Luxury cruisers are also focusing less on stuff and more on experiences according to Mark Conroy the president of Regents Seven Seas speaking at the Luxury Travel Expo. Cruise guests are looking for more excursions and destinations as well as ways to learn while on board. On most cruises the opportunities to learn and experience new things are laid out for you nearly 24 hours a day.
Cruise Lines International Association (CLIA) is likely to meet their projected goals for 2009 and will have carried 300,000 more passengers than in 2008. I think this is because cruises fit this experiential travel model so well for the luxury traveler especially. You are provided with learning experiences on board that can be transformative as well as excursions to places you might not have visited otherwise.
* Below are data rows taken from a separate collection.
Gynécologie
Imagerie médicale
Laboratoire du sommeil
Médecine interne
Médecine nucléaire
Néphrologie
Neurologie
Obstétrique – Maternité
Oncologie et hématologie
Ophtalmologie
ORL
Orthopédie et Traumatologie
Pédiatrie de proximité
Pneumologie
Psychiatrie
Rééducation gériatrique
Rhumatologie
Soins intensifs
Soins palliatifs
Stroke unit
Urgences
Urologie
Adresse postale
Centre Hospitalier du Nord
These are easily organized by ship staff in a way that would be difficult for a traveler on their own in a new environment. All of this with the comforts of a consistent accommodation and the familiarity of a ship you have become accustomed to over a few days.
This may be why cruise companies are doing well in this economy. Not just because of some of the cost savings of a cruise trip but because this fits in so well with the new goal to wring a life-changing experience out of every dollar spent on travel. Younger travelers are also seeking out cruises as a way to get the most out of their travel money spent. Why spend your time seeking out the best wineries in a new country when a river cruise can hand them to you on a silver platter?